→ **Exercise description**:
Output the data unchanged and complete, minus the images.

Collected data
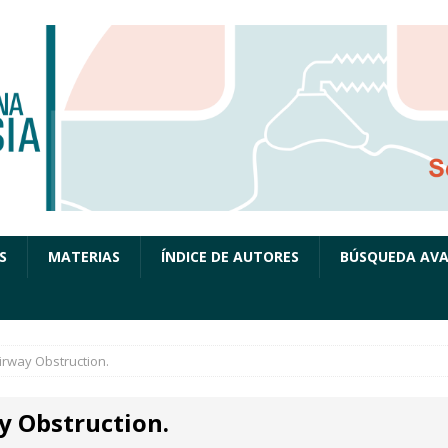
S
MATERIAS
ÍNDICE DE AUTORES
BÚSQUEDA AV
irway Obstruction.
y Obstruction.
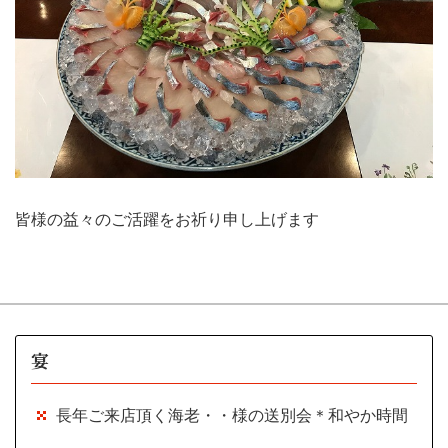
皆様の益々のご活躍をお祈り申し上げます
宴
長年ご来店頂く海老・・様の送別会＊和やか時間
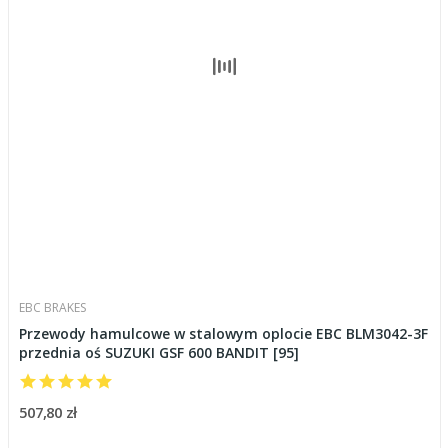
EBC BRAKES
Przewody hamulcowe w stalowym oplocie EBC BLM3042-3F
przednia oś SUZUKI GSF 600 BANDIT [95]
507,80 zł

→ **Response**:
S
MATERIAS
ÍNDICE DE AUTORES
BÚSQUEDA AV
irway Obstruction.
y Obstruction.
皆様の益々のご活躍をお祈り申し上げます
宴
長年ご来店頂く海老・・様の送別会＊和やか時間
EBC BRAKES
Przewody hamulcowe w stalowym oplocie EBC BLM3042-3F
przednia oś SUZUKI GSF 600 BANDIT [95]
507,80 zł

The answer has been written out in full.